Echar una cabezadita a mediodía o después de comer es cardiosaludable, pero ¡cuidado! La siesta puede ser perjudicial si se entra en la fase de sueño profundo.

(Foto: Getty Images)

Seguro que estamos de acuerdo en que dormir es un placer de lo más saludable, pero es importante tener en cuenta que hacerlo a menudo, a deshora y en exceso puede ‘acelerar’ el proceso de envejecimiento, generar patologías y hasta provocar la muerte prematura. 

No te sorprendas tanto. Está demostrado, los efectos positivos de la siesta desaparecen cuando sobrepasa los 40 minutos. 

Este sería el umbral de seguridad, según los expertos. A partir de ahí nos volvemos más propensos a padecer presión arterial alta, niveles altos de colesterol en la sangre y podría incrementar el riesgo de desarrollar diabetes mellitus, en comparación con las personas que no tienen ese hábito.

(Foto: Getty Images)

Es lo que asegura una nueva investigación, liderada por el doctor Tomohide Yamada, de la Universidad de Tokio, en Japón, y presentada en la reunión anual de 2015 de la Asociación Europea para el Estudio de la Diabetes (EASD, por sus siglas en inglés), que demuestra que la somnolencia diurna excesiva está asociada con un mayor riesgo de diabetes tipo 2.

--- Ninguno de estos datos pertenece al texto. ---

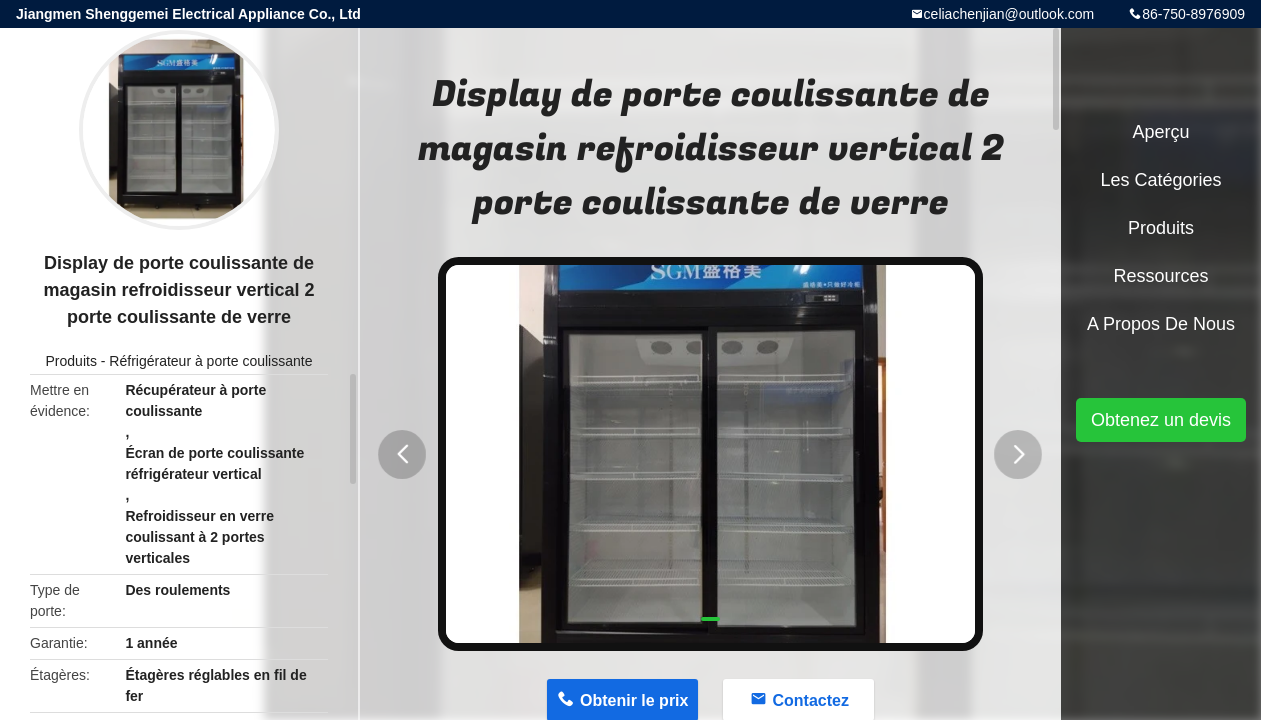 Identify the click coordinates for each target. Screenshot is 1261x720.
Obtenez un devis (1161, 420)
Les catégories (1160, 180)
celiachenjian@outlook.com (1009, 14)
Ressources (1160, 276)
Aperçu (1160, 132)
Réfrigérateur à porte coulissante (210, 361)
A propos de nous (1161, 324)
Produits (71, 361) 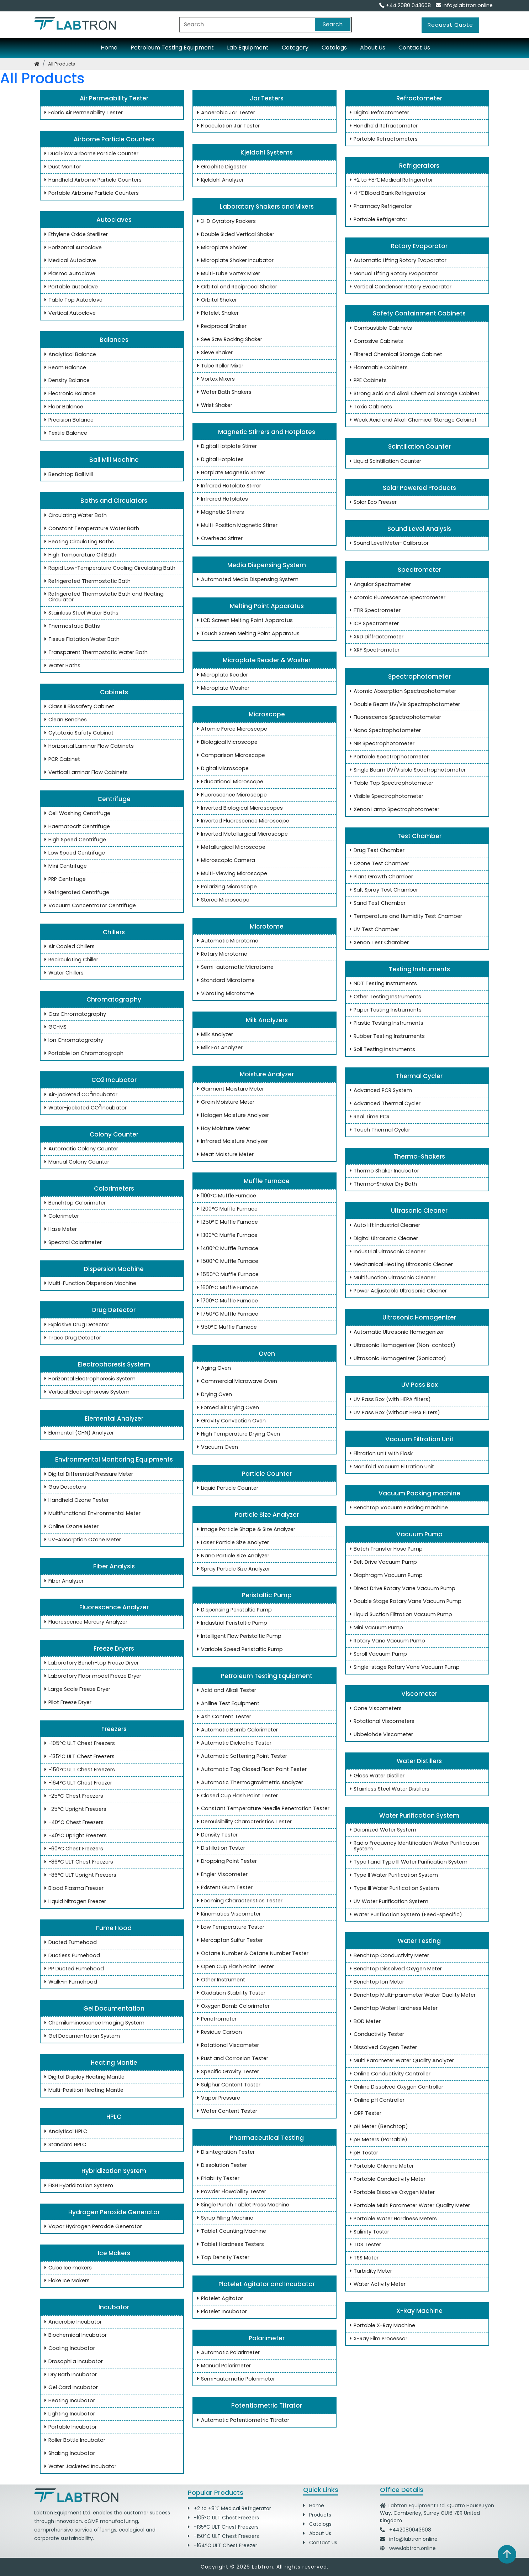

En concreto, las siestas largas pueden aumentar el riesgo de sufrir diabetes en un 56 por ciento.

Si te estás preguntando qué entendemos por una siesta larga, es aquella que dura tanto que nos hace entrar en un sueño profundo. Y esto suele suceder cuando ‘sesteamos’ más de una hora al día. 

En contraste, una siesta más corta (60 minutos al día o menos) no aumentó el riesgo de diabetes. Aunque los expertos insisten en que para evitar el peligro no conviene pasarte de los 40 minutos al día, una vez traspasado este umbral el riesgo de diabetes empieza a aumentar considerablemente.

(Foto: Getty Images)

Varios estudios han demostrado los efectos beneficiosos de echar siestas cortas de menos de 30 minutos de duración, ayudando a aumentar el estado de alerta y las habilidades motoras. Una siesta corta termina antes de la aparición del sueño profundo de ondas lentas. 

“Entrar en este sueño profundo y luego no poder completar el ciclo de sueño normal puede dar lugar a un fenómeno conocido como inercia del sueño, en el que una persona se siente aturdida, desorientada e, incluso, con más sueño que antes de dormir la siesta", explican los investigadores.

Para la investigación, los autores realizaron búsquedas en MEDLINE (la biblioteca nacional de salud de Estados Unidos), Cochrane Library, y Web of Science sobre artículos publicados hasta noviembre 2014 utilizando las palabras clave somnolencia diurna, siesta y diabetes.

(Foto: Getty Images)

Entre 683 estudios identificados inicialmente, un total de 10 fueron considerados de buena calidad e incluyeron a 261.365 sujetos asiáticos y occidentales. Los estudios procedían de Suecia, España, Finlandia y Alemania (somnolencia diurna) y Estados Unidos, China y Alemania (siesta).

“La somnolencia diurna excesiva y echar siestas muy largas se relacionaron con un mayor riesgo de diabetes tipo 2, mientras una breve siesta de no eleva este riesgo", explican los autores.

No obstante, los datos no prueban que la siesta cause la enfermedad por sí sola, ya que hay muchas otras variables. De hecho, quienes tienen mala salud duermen la siesta con más frecuencia. Así que no se sabe qué fue antes si las siestas frecuentes o la diabetes.

Aunque se confirmen los resultados, los expertos aseguran que “las personas podrían hacer mucho más por su salud si dejan de fumar, comen equilibradamente y hacen ejercicio. Su efectividad está demostrada”.